Personal information
- Full name: Ibrahim Janis Covi
- Date of birth: 21 March 2000 (age 26)
- Place of birth: Paris, France
- Position: Centre back

Team information
- Current team: Spokane Velocity
- Number: 20

Youth career
- 2009–2015: Paris FC
- 2015–2017: Aubervilliers
- 2017–2021: Metz

Senior career*
- Years: Team / Apps / (Gls)
- 2021–2023: Ponferradina B / 54 / (2)
- 2022–2023: Ponferradina / 1 / (0)
- 2024–2025: Carolina Core / 49 / (3)
- 2026–: Spokane Velocity / 5 / (1)

= Ibrahim Covi =

French footballer (born 2000)

Ibrahim Janis Covi (born 21 March 2000) is a French footballer who plays for USL League One club Spokane Velocity. Mainly a central defender, he can also play as a defensive midfielder.

==Club career==
In March 2017, Covi agreed to move from FCM Aubervilliers to FC Metz, with the deal being effective at the end of the season. In 2021, after finishing his formation, he moved to Spain and joined SD Ponferradina, being assigned to the reserves in Primera Regional.

In July 2022, after helping the B-side in their promotion to Tercera Federación, Covi renewed his contract with Ponfe for a further year.
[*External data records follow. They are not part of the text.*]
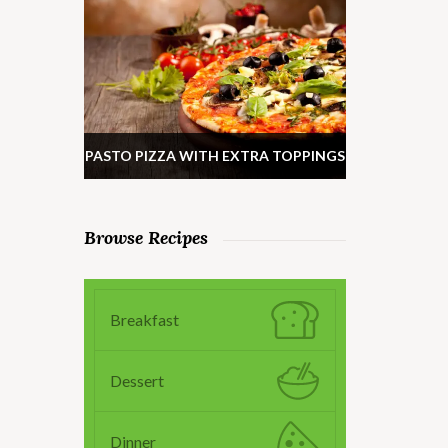
PASTO PIZZA WITH EXTRA TOPPINGS
Browse Recipes
Breakfast
Dessert
Dinner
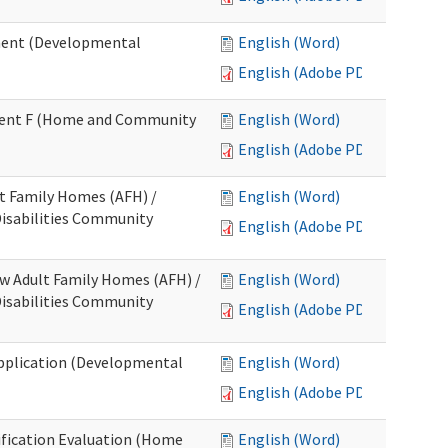
ment (Developmental
English (Word)
English (Adobe PDF)
chment F (Home and Community
English (Word)
English (Adobe PDF)
lt Family Homes (AFH) /
English (Word)
 Disabilities Community
English (Adobe PDF)
ew Adult Family Homes (AFH) /
English (Word)
 Disabilities Community
English (Adobe PDF)
l Application (Developmental
English (Word)
English (Adobe PDF)
tification Evaluation (Home
English (Word)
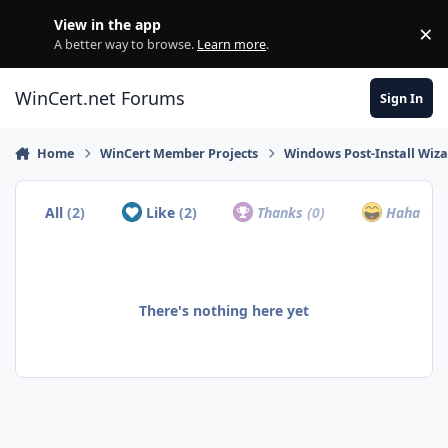
Skip to content
View in the app
×
Di
A better way to browse.
Learn more
.
WinCert.net Forums
Sign In
Home
WinCert Member Projects
Windows Post-Install Wiza
All
(2)
Like
(2)
Thanks
(0)
Haha
(0)
There's nothing here yet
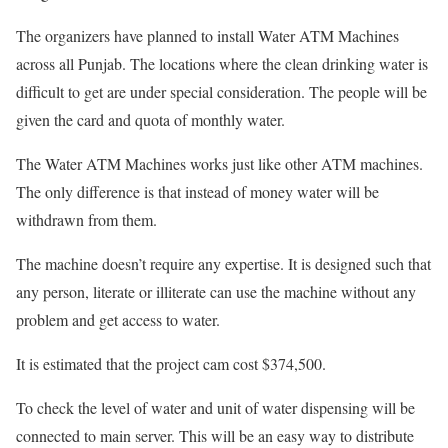
The organizers have planned to install Water ATM Machines
across all Punjab. The locations where the clean drinking water is
difficult to get are under special consideration. The people will be
given the card and quota of monthly water.
The Water ATM Machines works just like other ATM machines.
The only difference is that instead of money water will be
withdrawn from them.
The machine doesn’t require any expertise. It is designed such that
any person, literate or illiterate can use the machine without any
problem and get access to water.
It is estimated that the project cam cost $374,500.
To check the level of water and unit of water dispensing will be
connected to main server. This will be an easy way to distribute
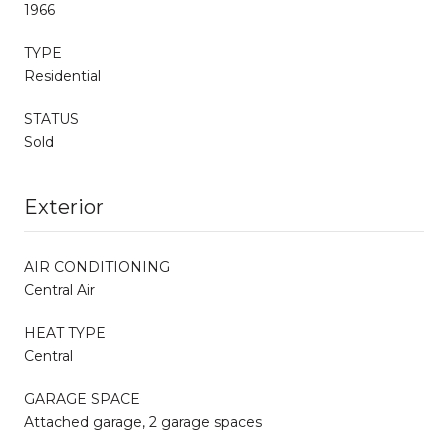
1966
TYPE
Residential
STATUS
Sold
Exterior
AIR CONDITIONING
Central Air
HEAT TYPE
Central
GARAGE SPACE
Attached garage, 2 garage spaces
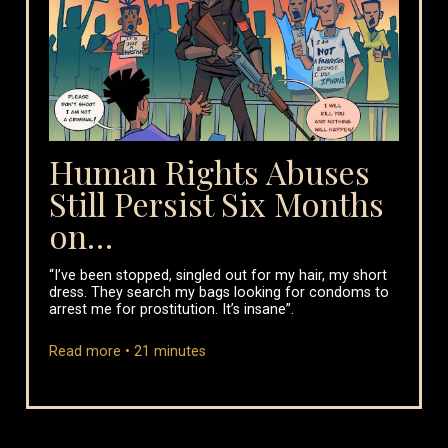
Human Rights Abuses
Still Persist Six Months
on…
“I’ve been stopped, singled out for my hair, my short
dress. They search my bags looking for condoms to
arrest me for prostitution. It’s insane”.
Read more •
21
minutes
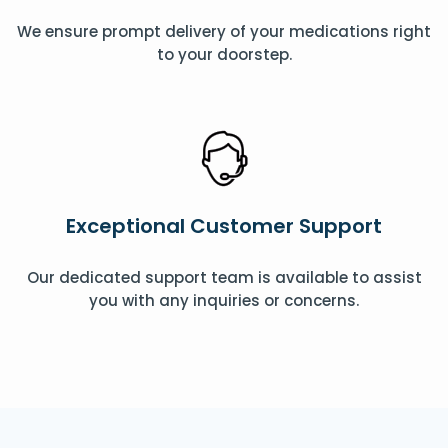
We ensure prompt delivery of your medications right
to your doorstep.
Exceptional Customer Support
Our dedicated support team is available to assist
you with any inquiries or concerns.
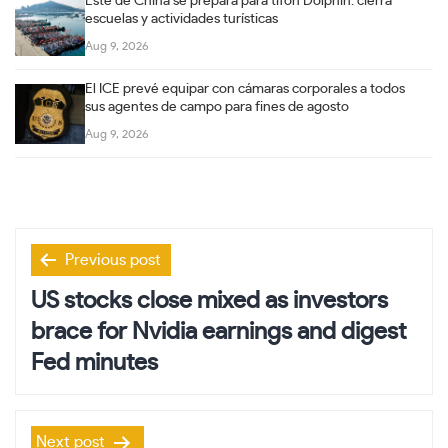
Este de China se prepara para tifón Dolphin: cierra
escuelas y actividades turísticas
Aug 9, 2026
El ICE prevé equipar con cámaras corporales a todos
sus agentes de campo para fines de agosto
Aug 9, 2026
Post
Previous post
navigation
US stocks close mixed as investors
brace for Nvidia earnings and digest
Fed minutes
Next post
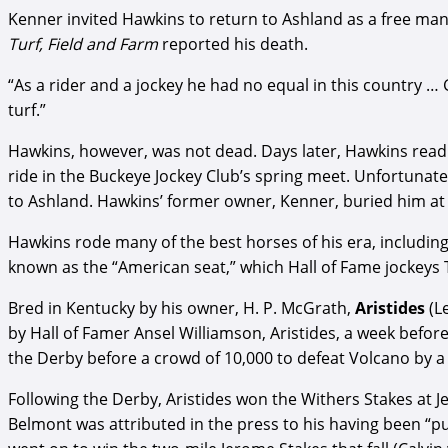
Kenner invited Hawkins to return to Ashland as a free man 
Turf, Field and Farm
reported his death.
“As a rider and a jockey he had no equal in this country … 
turf.”
Hawkins, however, was not dead. Days later, Hawkins read
ride in the Buckeye Jockey Club’s spring meet. Unfortunat
to Ashland. Hawkins’ former owner, Kenner, buried him at A
Hawkins rode many of the best horses of his era, including
known as the “American seat,” which Hall of Fame jockeys 
Bred in Kentucky by his owner, H. P. McGrath,
Aristides
(L
by Hall of Famer Ansel Williamson, Aristides, a week befor
the Derby before a crowd of 10,000 to defeat Volcano by a l
Following the Derby, Aristides won the Withers Stakes at Je
Belmont was attributed in the press to his having been “pul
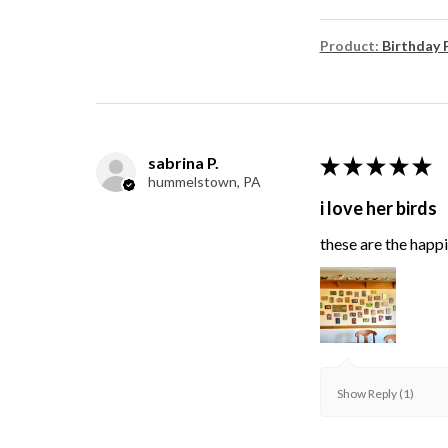
Product:
Birthday 
sabrina P.
★
★
★
★
★
hummelstown, PA
i love her birds
these are the happie
Show Reply (1)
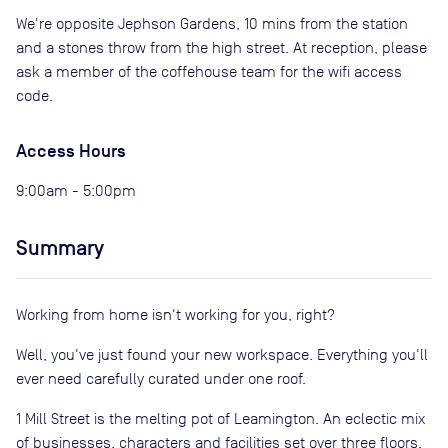
We're opposite Jephson Gardens, 10 mins from the station
and a stones throw from the high street. At reception, please
ask a member of the coffehouse team for the wifi access
code.
Access Hours
9:00am - 5:00pm
Summary
Working from home isn't working for you, right?
Well, you've just found your new workspace. Everything you'll
ever need carefully curated under one roof.
1 Mill Street is the melting pot of Leamington. An eclectic mix
of businesses, characters and facilities set over three floors.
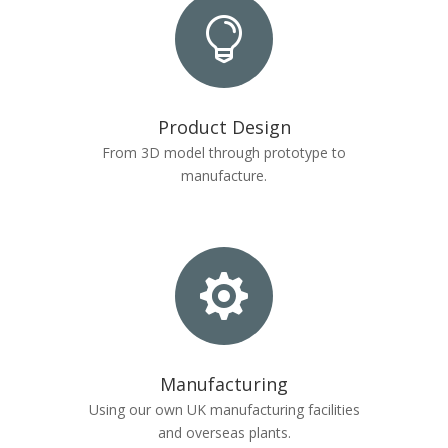

Product Design
From 3D model through prototype to
manufacture.

Manufacturing
Using our own UK manufacturing facilities
and overseas plants.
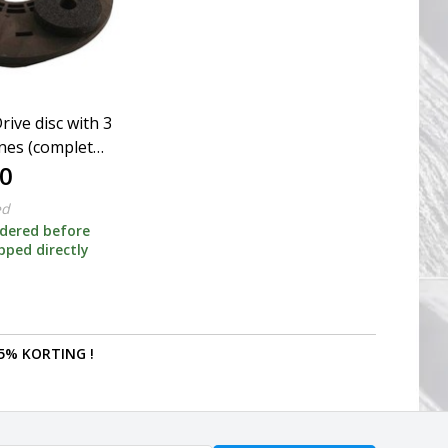
rive disc with 3
ones (complete
0
er)
ed
dered before
ipped directly
5% KORTING !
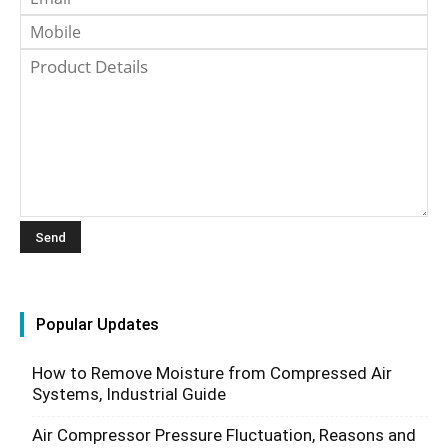
Popular Updates
How to Remove Moisture from Compressed Air
Systems, Industrial Guide
Air Compressor Pressure Fluctuation, Reasons and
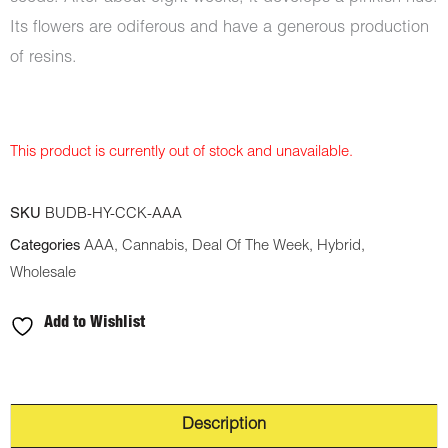
Its flowers are odiferous and have a generous production
of resins.
This product is currently out of stock and unavailable.
SKU
BUDB-HY-CCK-AAA
Categories
AAA
,
Cannabis
,
Deal Of The Week
,
Hybrid
,
Wholesale
Add to Wishlist
Description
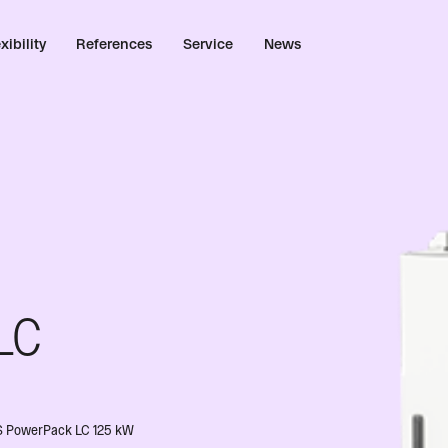
xibility
References
Service
News
LC
BESS PowerPack LC 125 kW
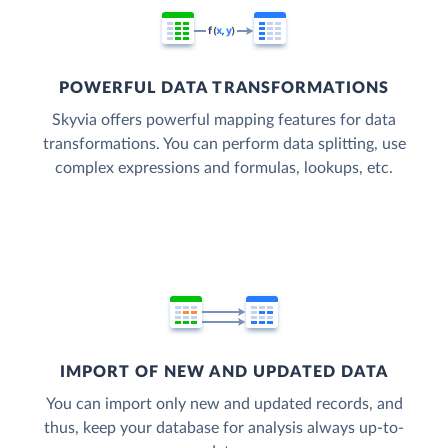
POWERFUL DATA TRANSFORMATIONS
Skyvia offers powerful mapping features for data
transformations. You can perform data splitting, use
complex expressions and formulas, lookups, etc.
IMPORT OF NEW AND UPDATED DATA
You can import only new and updated records, and
thus, keep your database for analysis always up-to-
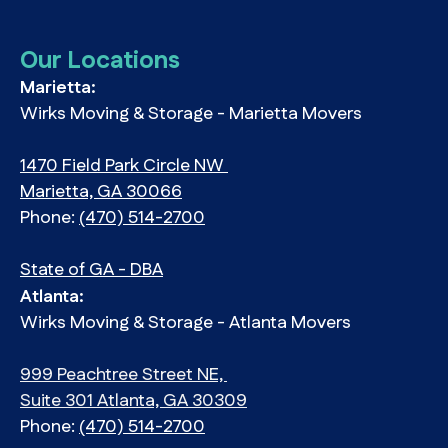
Our Locations
Marietta:
Wirks Moving & Storage - Marietta Movers
1470 Field Park Circle NW
Marietta, GA 30066
Phone:
(470) 514-2700
State of GA - DBA
Atlanta:
Wirks Moving & Storage - Atlanta Movers
999 Peachtree Street NE,
Suite 301 Atlanta, GA 30309
Phone:
(470) 514-2700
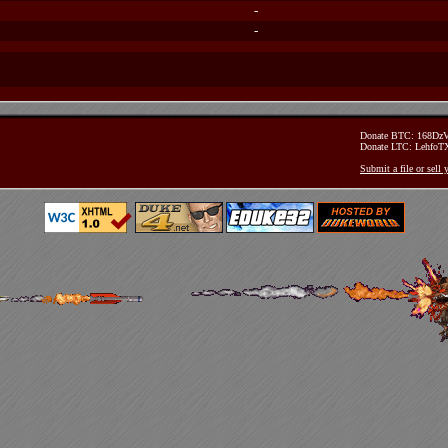
-
-
Donate BTC: 168D
Donate LTC: Lehfo
Submit a file or sell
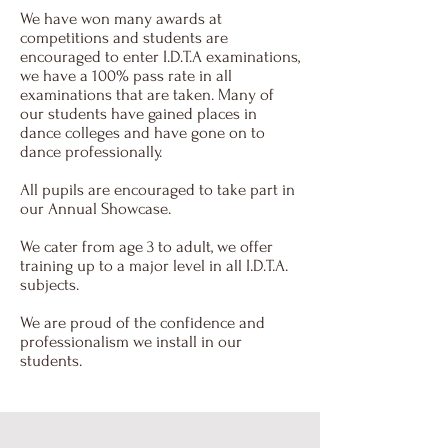
We have won many awards at
competitions and students are
encouraged to enter I.D.T.A examinations,
we have a 100% pass rate in all
examinations that are taken. Many of
our students have gained places in
dance colleges and have gone on to
dance professionally.
All pupils are encouraged to take part in
our Annual Showcase.
We cater from age 3 to adult, we offer
training up to a major level in all I.D.T.A.
subjects.
We are proud of the confidence and
professionalism we install in our
students.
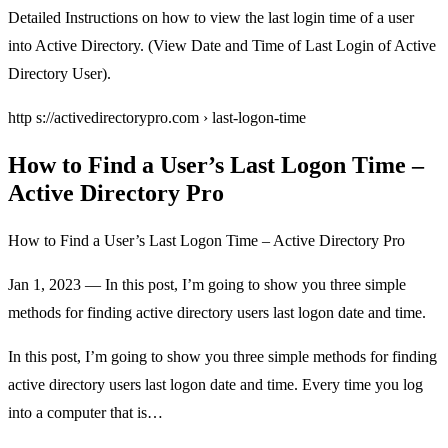
Detailed Instructions on how to view the last login time of a user
into Active Directory. (View Date and Time of Last Login of Active
Directory User).
http s://activedirectorypro.com › last-logon-time
How to Find a User’s Last Logon Time –
Active Directory Pro
How to Find a User’s Last Logon Time – Active Directory Pro
Jan 1, 2023 — In this post, I’m going to show you three simple
methods for finding active directory users last logon date and time.
In this post, I’m going to show you three simple methods for finding
active directory users last logon date and time. Every time you log
into a computer that is…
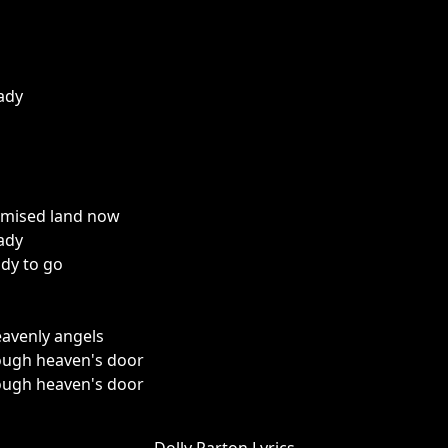
eady
omised land now
eady
ady to go
eavenly angels
ough heaven's door
ough heaven's door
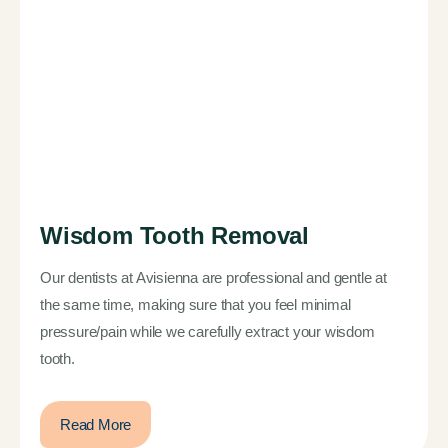
Wisdom Tooth Removal
Our dentists at Avisienna are professional and gentle at
the same time, making sure that you feel minimal
pressure/pain while we carefully extract your wisdom
tooth.
Read More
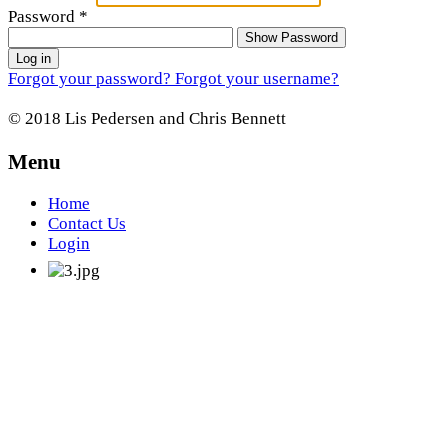
Password
*
Show Password
Log in
Forgot your password?
Forgot your username?
© 2018 Lis Pedersen and Chris Bennett
Menu
Home
Contact Us
Login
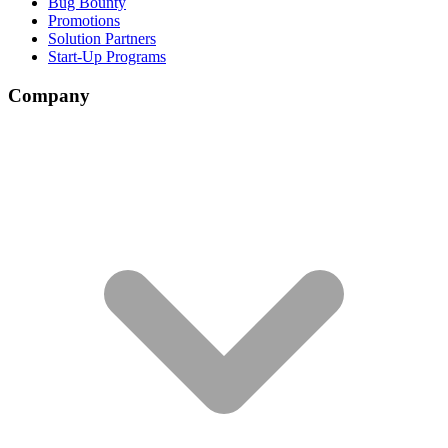
Bug Bounty
Promotions
Solution Partners
Start-Up Programs
Company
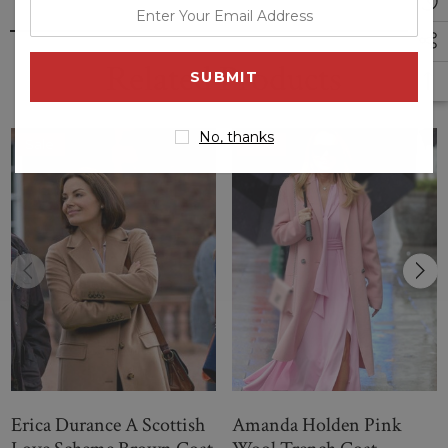
enter
your
email
Related Products
address
No, thanks
Sale
Sale
Erica Durance A Scottish
Amanda Holden Pink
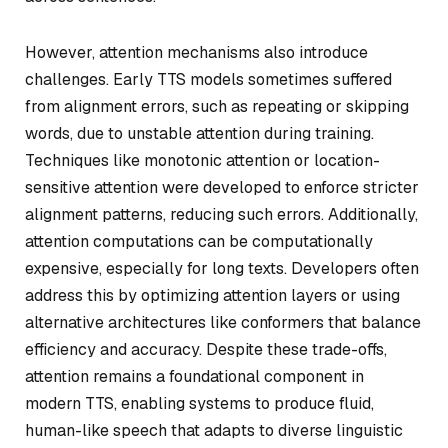
However, attention mechanisms also introduce
challenges. Early TTS models sometimes suffered
from alignment errors, such as repeating or skipping
words, due to unstable attention during training.
Techniques like monotonic attention or location-
sensitive attention were developed to enforce stricter
alignment patterns, reducing such errors. Additionally,
attention computations can be computationally
expensive, especially for long texts. Developers often
address this by optimizing attention layers or using
alternative architectures like conformers that balance
efficiency and accuracy. Despite these trade-offs,
attention remains a foundational component in
modern TTS, enabling systems to produce fluid,
human-like speech that adapts to diverse linguistic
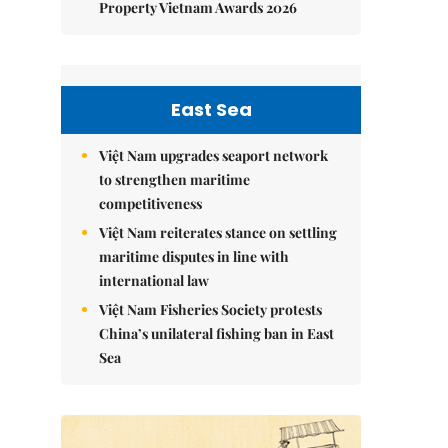
Property Vietnam Awards 2026
East Sea
Việt Nam upgrades seaport network
to strengthen maritime
competitiveness
Việt Nam reiterates stance on settling
maritime disputes in line with
international law
Việt Nam Fisheries Society protests
China’s unilateral fishing ban in East
Sea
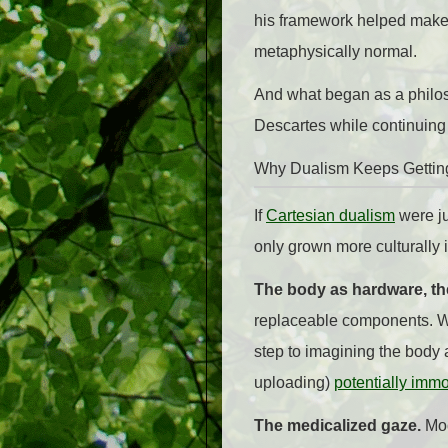
his framework helped make 
metaphysically normal.
And what began as a philos
Descartes while continuing t
Why Dualism Keeps Gettin
If
Cartesian dualism
were ju
only grown more culturally i
The body as hardware, the
replaceable components. We
step to imagining the body 
uploading)
potentially immo
The medicalized gaze.
Mod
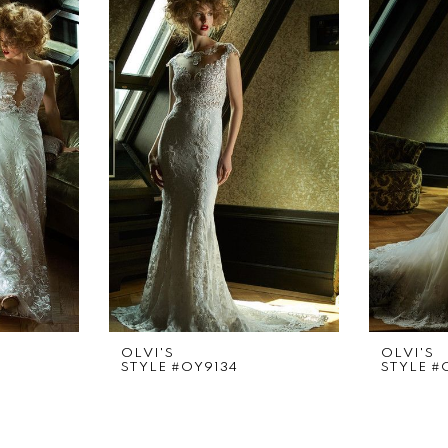
OLVI'S
OLVI'S
STYLE #OY9134
STYLE #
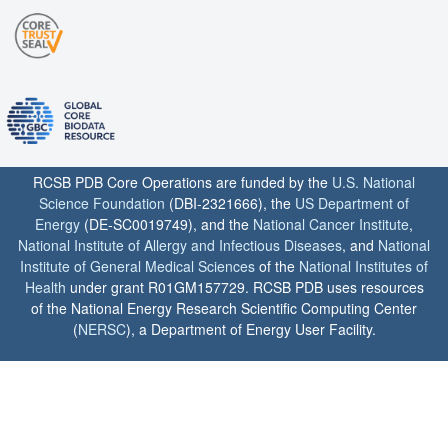
RCSB PDB Core Operations are funded by the
U.S. National
Science Foundation
(DBI-2321666), the
US Department of
Energy
(DE-SC0019749), and the
National Cancer Institute
,
National Institute of Allergy and Infectious Diseases
, and
National
Institute of General Medical Sciences
of the
National Institutes of
Health
under grant R01GM157729. RCSB PDB uses resources
of the National Energy Research Scientific Computing Center
(
NERSC
), a Department of Energy User Facility.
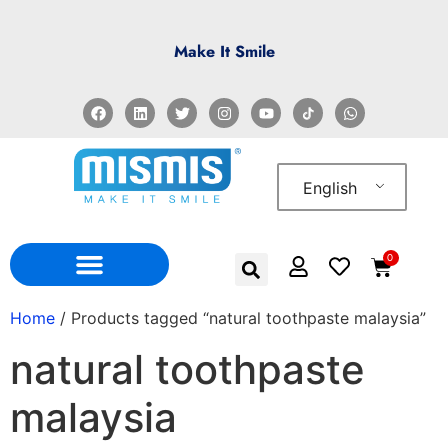
Make It Smile
English
0
WHO WE ARE
WHERE TO FIND US
Home
/ Products tagged “natural toothpaste malaysia”
natural toothpaste
malaysia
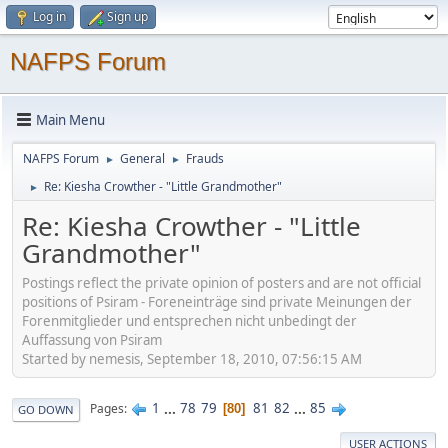
Log in
Sign up
NAFPS Forum
Main Menu
NAFPS Forum
General
Frauds
►
►
Re: Kiesha Crowther - "Little Grandmother"
►
Re: Kiesha Crowther - "Little
Grandmother"
Postings reflect the private opinion of posters and are not official
positions of Psiram - Foreneinträge sind private Meinungen der
Forenmitglieder und entsprechen nicht unbedingt der
Auffassung von Psiram
Started by nemesis, September 18, 2010, 07:56:15 AM
1
...
78
79
81
82
...
85
Pages
80
GO DOWN
USER ACTIONS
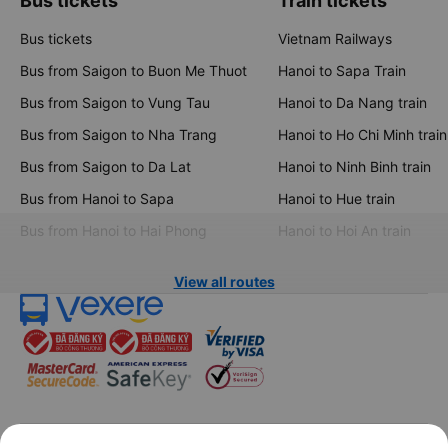
Bus tickets
Train tickets
Bus tickets
Vietnam Railways
Bus from Saigon to Buon Me Thuot
Hanoi to Sapa Train
Bus from Saigon to Vung Tau
Hanoi to Da Nang train
Bus from Saigon to Nha Trang
Hanoi to Ho Chi Minh train
Bus from Saigon to Da Lat
Hanoi to Ninh Binh train
Bus from Hanoi to Sapa
Hanoi to Hue train
Bus from Hanoi to Hai Phong
Hanoi to Hoi An train
View all routes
He made his first team debut on 12 November, starting in a 2–1 away loss against CD Guadalajara, for the season's Copa del Rey.

Covi made his professional debut on 19 November 2022, coming on as a half-time substitute for Adrián Diéguez in a 1–1 Segunda División home draw against Real Oviedo.

Covi signed with MLS Next Pro expansion club Carolina Core in December 2023.